Structure-activity relationships for the antimycobacterial activity of this compound class were established. THIQs which were able to inhibit multidrug efflux in M. aurum were also identified, with initial insights made into the structural features associated with efflux inhibition. In addition, four THIQs were found to synergize with either rifampicin or ethambutol at low concentrations, presenting the opportunity to further develop these compounds as adjunct therapies to the existing first-line antituberculosis drug regimen.

Materials and methods

Bacterial strains, eukaryotic cell lines and culture media

The bacterial species used in this study were Mycobacterium aurum (ATCC 23366) and M. bovis BCG Pasteur (ATCC 35734). The mammalian cell lines used for cytotoxicity assays were the murine macrophage cell line RAW 264.7 (ATCC-71) and human leukemia monocytic cell line THP-1 (ATCC TIB-202). Mycobacteria were cultured in Middlebrook 7H9 broth (BD Difco™) or Middlebrook 7H10 agar media (BD Difco™) supplemented with albumin/dextrose/catalase (ADC, Remel™) or oleic acid/albumin/dextrose/catalase (OADC, BD Difco™) enrichments, respectively. Mammalian cell lines were cultured in Roswell Park Memorial Institute (RPMI) 1640 media with L-glutamine (Gibco®) supplemented with fetal bovine serum (FBS, Sigma Aldrich, Non-US origin, sterile filtered, heat-inactivated).

Synthetic methods

The procedures employed for chemical synthesis are reported in the Supplementary Information together with the relevant characterization data.

High-throughput spot culture growth inhibition assay

All compounds were dissolved in dimethyl sulfoxide (DMSO) to a concentration of 50 mg/ml. 2 µl aliquots from a 2-fold serial dilution of this stock were transferred into a 96-well microtiter plate. Isoniazid was included as a positive control and DMSO as a negative control. Middlebrook 7H10 agar medium containing 0.5% glycerol and 10% (v/v) OADC (200 µl) was dispensed into each well and allowed to solidify. A mid-logarithmic phase culture of M. aurum or M. bovis BCG was diluted in Middlebrook 7H9 broth to give a cell density of 1 x 106 cells/ml (Gupta and Bhakta, 2012) and then dispensed (2 µl, ~ 2000 cells) into each well aseptically. The plates were then incubated at 35 °C (for M. aurum) and 37 °C (for M. bovis BCG). The results were observed after 5 days for M. aurum or 14 days for M. bovis BCG. MICs were visually determined by observing the lowest concentration of each compound at which no bacterial growth could be observed. These assays were performed in biological triplicate.
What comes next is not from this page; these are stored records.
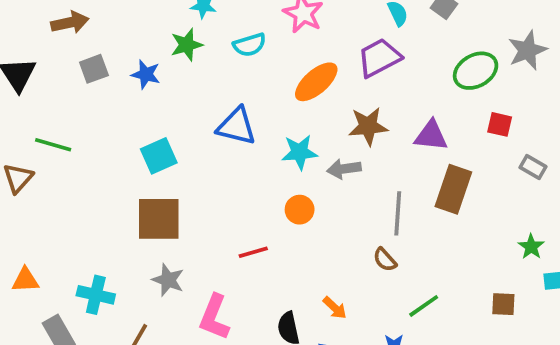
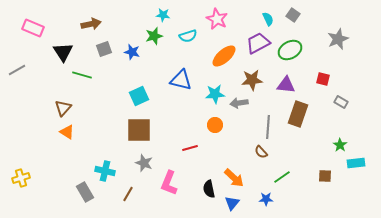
green ellipse: (476, 71) -> (290, 50), moved
green line: (53, 145) -> (82, 75), moved
orange triangle: (25, 280) -> (67, 132), moved, turned 35
orange arrow: (335, 308) -> (234, 178), size x1.5

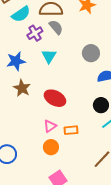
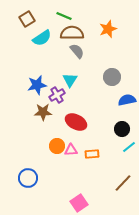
purple cross: (35, 33) -> (57, 95), moved
brown star: (22, 88) -> (43, 112), turned -30
pink triangle: (50, 126) -> (71, 150), turned 32
orange circle: (51, 147) -> (57, 146), moved

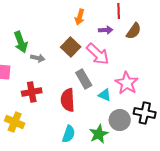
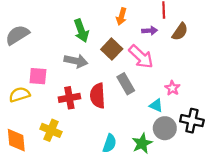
green arrow: (21, 42) -> (81, 31), moved
gray arrow: (38, 58) -> (76, 61), size x1.5
pink star: (127, 83) -> (172, 88), size x0.6
cyan triangle: (105, 95) -> (156, 105), moved
red semicircle: (68, 100) -> (98, 96), moved

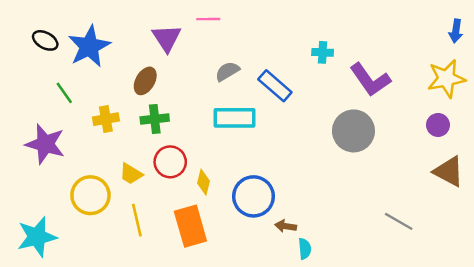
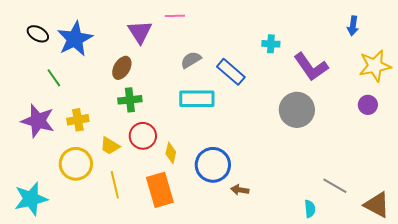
blue arrow: (456, 31) -> (353, 26), moved
yellow cross: (106, 119) -> (78, 120), moved
brown triangle: (449, 171) -> (377, 205), moved
cyan semicircle: (305, 249) -> (310, 209), moved

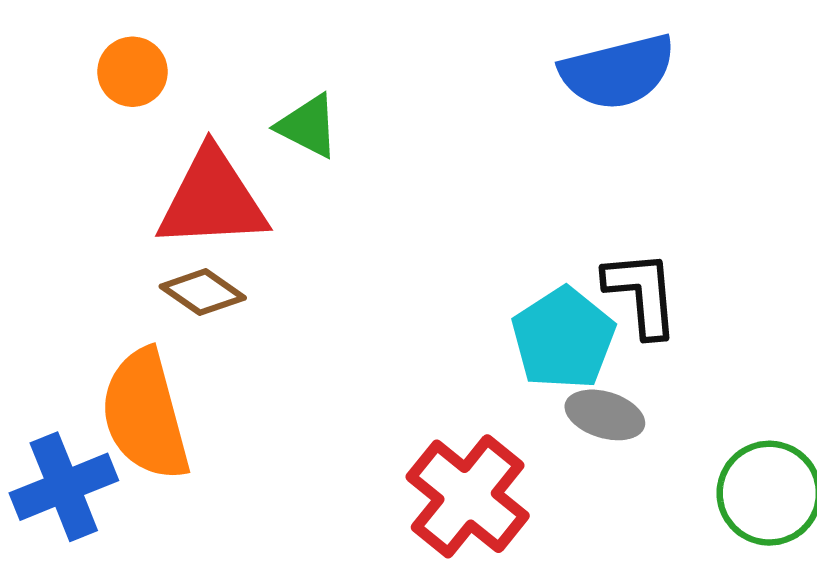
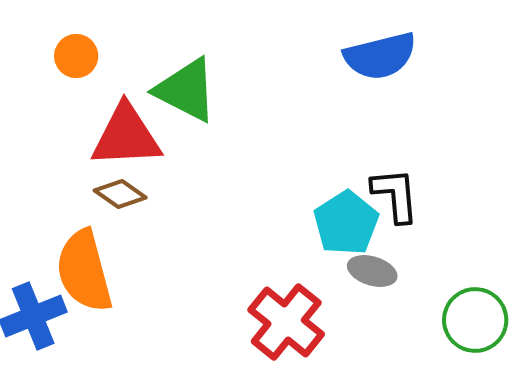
green triangle: (308, 126) -> (186, 90), size x1.6

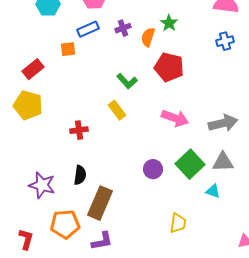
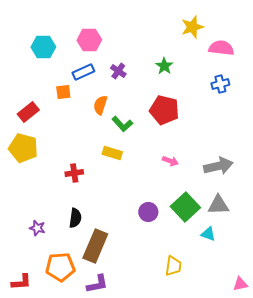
purple cross: (123, 28) -> (118, 71), turned -35
orange semicircle: (148, 37) -> (100, 105), moved
yellow rectangle: (117, 110) -> (112, 153), turned -36
pink arrow: (175, 118) -> (170, 161), size x0.6
purple star: (42, 185) -> (37, 228), size x0.6
red L-shape: (26, 239) -> (21, 282), turned 70

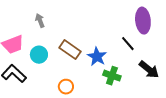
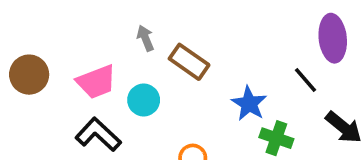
brown rectangle: (70, 50) -> (189, 62), moved

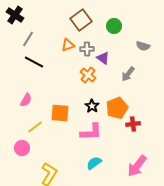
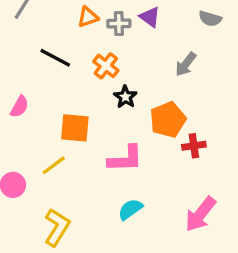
purple triangle: (103, 58) -> (150, 17), moved
black line: (34, 62) -> (55, 58), moved
orange cross: (88, 75) -> (106, 66), moved
black star: (92, 106) -> (125, 97), moved
yellow line: (35, 127) -> (54, 165), moved

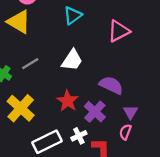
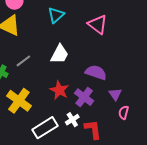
pink triangle: (119, 31) -> (98, 24), turned -50
pink semicircle: (125, 132) -> (124, 112), moved

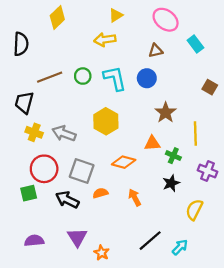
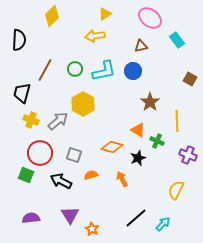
brown line: (50, 77) -> (45, 70), turned -40
cyan L-shape: (115, 78) -> (104, 71), turned 90
yellow hexagon: (106, 121) -> (83, 104), moved
gray arrow: (64, 133) -> (58, 121), turned 120
orange triangle: (152, 143) -> (138, 130), turned 35
gray square: (82, 171) -> (74, 155), size x0.7
black star: (171, 183) -> (138, 158), moved
green square: (29, 193) -> (26, 175), turned 35

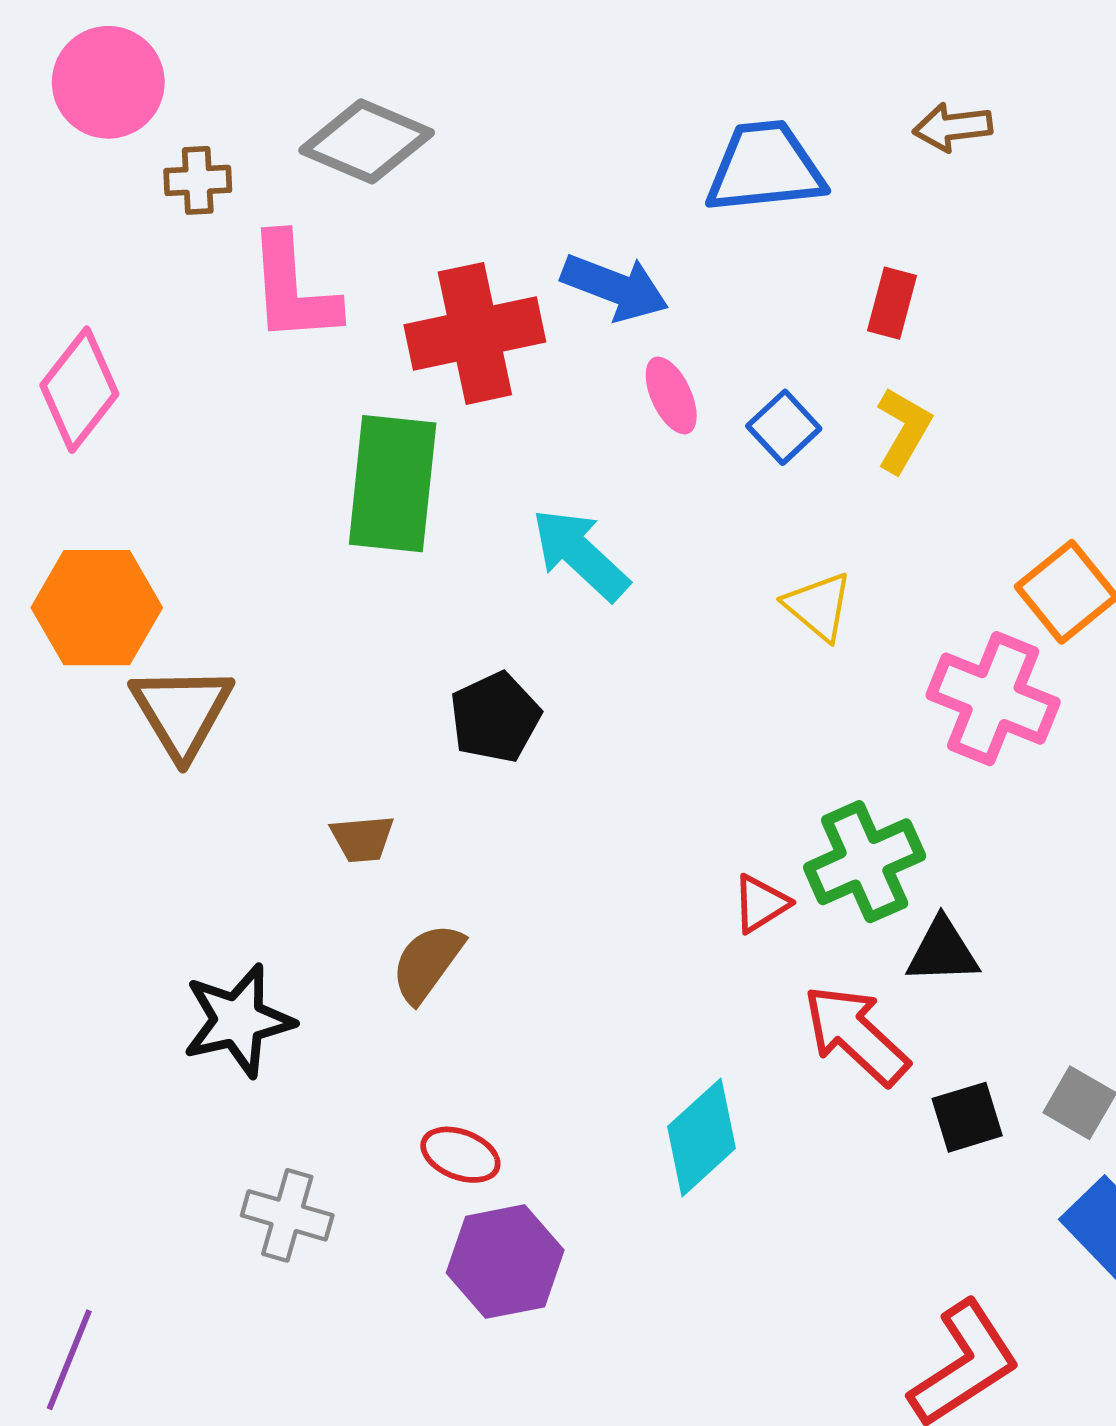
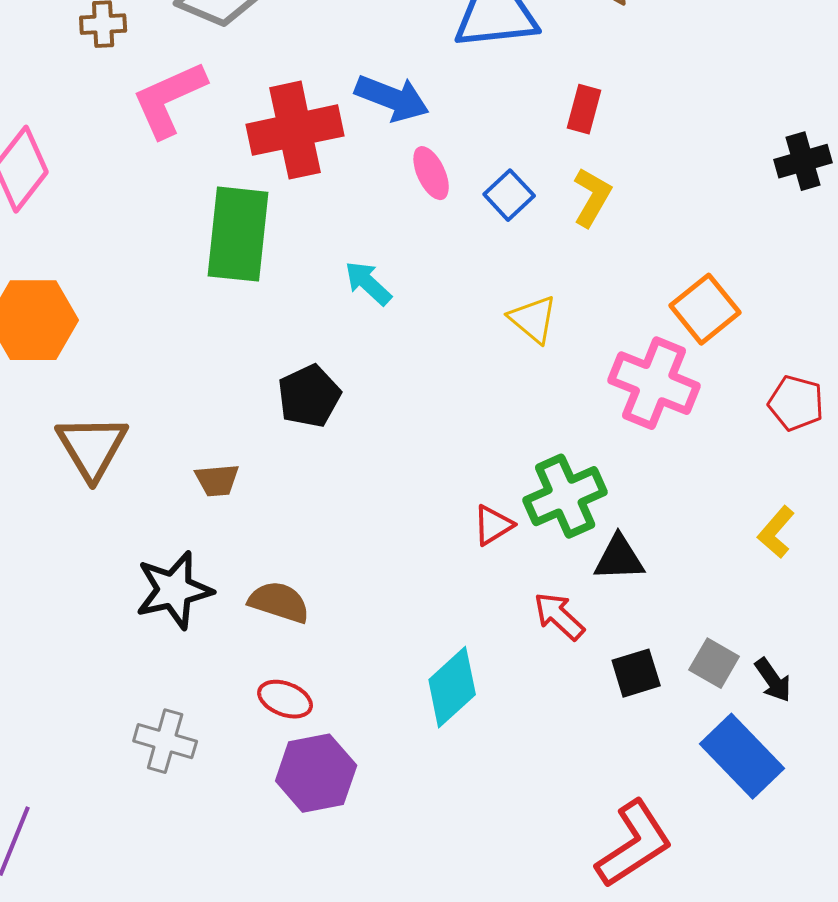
pink L-shape: (293, 289) -> (169, 99), turned 70
cyan arrow: (580, 554) -> (368, 283), size x0.7
brown triangle: (182, 712) -> (92, 447), moved
brown semicircle: (427, 963) -> (279, 602), moved, turned 72
black star: (238, 1020) -> (174, 590), moved
red arrow: (856, 1035) -> (559, 616), size x0.7

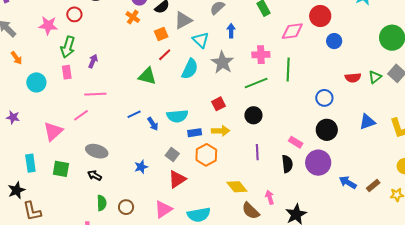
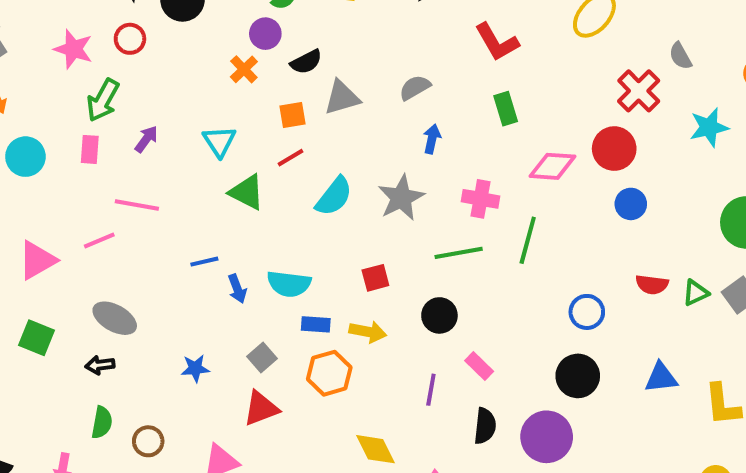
cyan triangle: (201, 40) -> (219, 141), moved
pink rectangle: (296, 142) -> (479, 366), moved
black arrow: (95, 175) -> (100, 365), turned -48

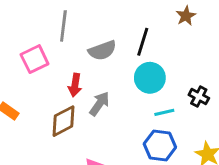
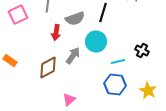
pink square: (35, 59) -> (18, 15), moved
cyan circle: (150, 78) -> (96, 42), moved
red arrow: (75, 85) -> (56, 33), moved

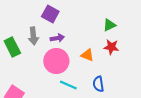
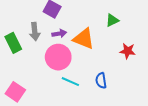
red star: (111, 47) -> (128, 51), moved
orange triangle: (87, 55) -> (84, 39), moved, size x1.6

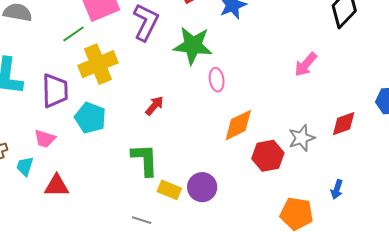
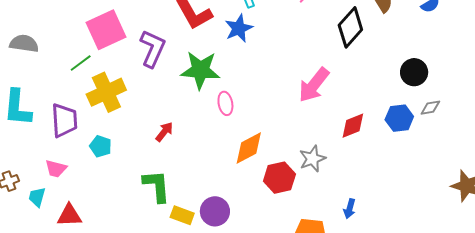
pink arrow: (306, 64) -> (314, 85), size x1.4
cyan pentagon: (90, 118) -> (101, 146), size x0.7
red diamond: (344, 124) -> (353, 126), moved

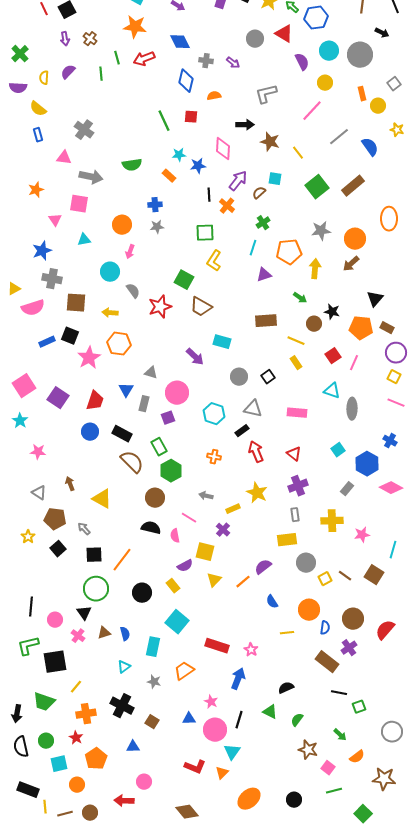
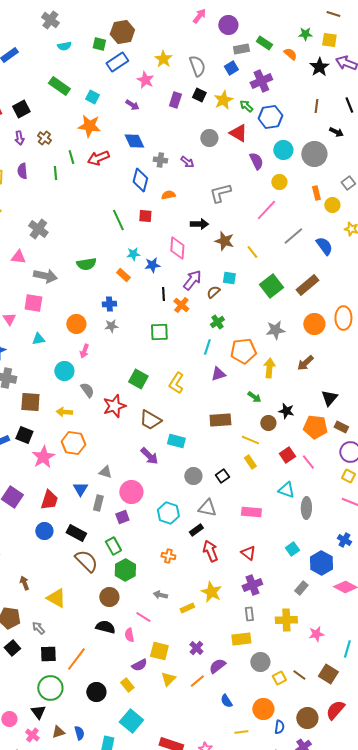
purple semicircle: (68, 72) -> (22, 171), turned -49
orange circle: (355, 239) -> (314, 324), moved
yellow L-shape: (214, 261) -> (176, 383), moved
brown trapezoid: (201, 307) -> (150, 420), moved
pink line: (354, 363) -> (308, 462), turned -63
purple cross: (223, 530) -> (196, 648), moved
red semicircle: (385, 630) -> (335, 710), moved

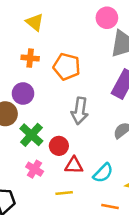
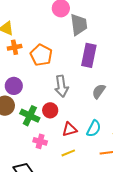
orange cross: (30, 58) -> (15, 47), moved
orange pentagon: (67, 67) -> (41, 55), turned 30
red circle: (59, 146) -> (50, 110), moved

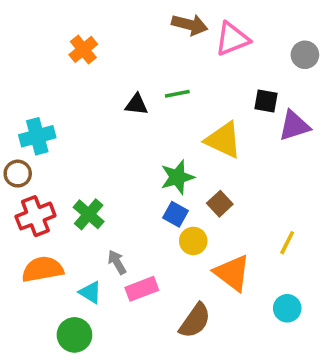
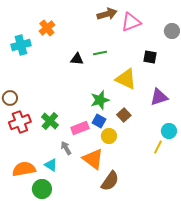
brown arrow: (190, 25) -> (107, 14), turned -30
purple triangle: (294, 126) -> (159, 97), moved
cyan cross: (37, 136) -> (21, 45), moved
yellow line: (287, 243) -> (158, 147), moved
orange semicircle: (43, 269) -> (24, 169), moved
orange triangle: (232, 273) -> (93, 159), moved
pink rectangle: (142, 289) -> (80, 128), moved
cyan circle: (287, 308) -> (169, 131), moved

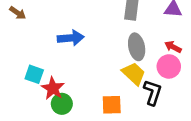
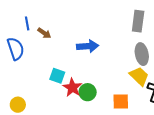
brown arrow: (18, 13) -> (44, 33), moved
green circle: (62, 104) -> (88, 92), moved

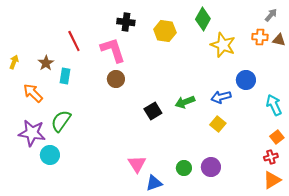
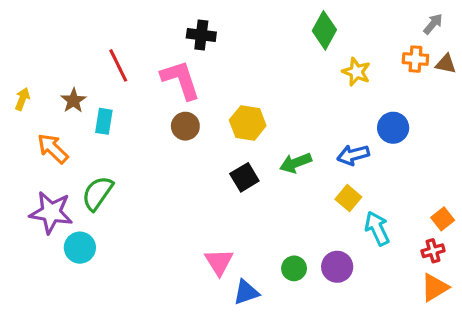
yellow hexagon: (165, 31) -> (248, 123), moved
yellow star: (223, 45) -> (356, 72), size x0.7
cyan arrow: (274, 105) -> (377, 228), moved

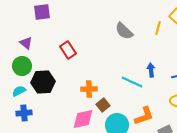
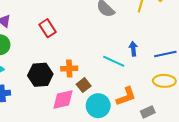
black hexagon: (43, 82) -> (40, 75), moved

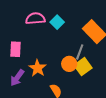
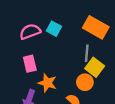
pink rectangle: (16, 49) -> (30, 64), moved
orange circle: (69, 64) -> (85, 82), moved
Mammalian resazurin microtiter assay

All compounds were dissolved in DMSO to a concentration of 50 mg/ml. Aliquots (2 µl) from a 2-fold serial dilution of this stock were transferred into a 96-well microtiter plate, with a DMSO-only well included as a negative control. Cultures of RAW 264.7 or THP-1 cells (5 ml), were diluted to a cell density of 5 x 105 cells/ml in RPMI and aliquots (100 µl) were then transferred into each well of the 96-well plate. One row of the 96-well plate was left without cells, as a sterility control. The cells were then incubated without shaking (37 °C, 5% CO2) for 48 hours. The spent media was removed by pipetting and the media was replaced with complete RPMI (170 µl) and resazurin solution (0.01%, 30 µl). For non-adherent THP-1 cells, the cells were pelleted by centrifugation of the 96-well plates (270 x g, 2 min) before aspiration of the media. The plates for both cell lines were then incubated for a further 24 h (37 °C, 5% CO2). Growth inhibitory concentrations (GICs) were visually determined by observing the lowest concentration of each compound at which the resazurin dye was not reduced from blue to pink. Visual determinations were confirmed by fluorescence readings (Excitation wavelength: 560 nm, Emission wavelength: 590 nm) for each plate using a BioTek® Synergy 2™ Multi-Detection Plate Reader. These assays were performed in biological triplicate.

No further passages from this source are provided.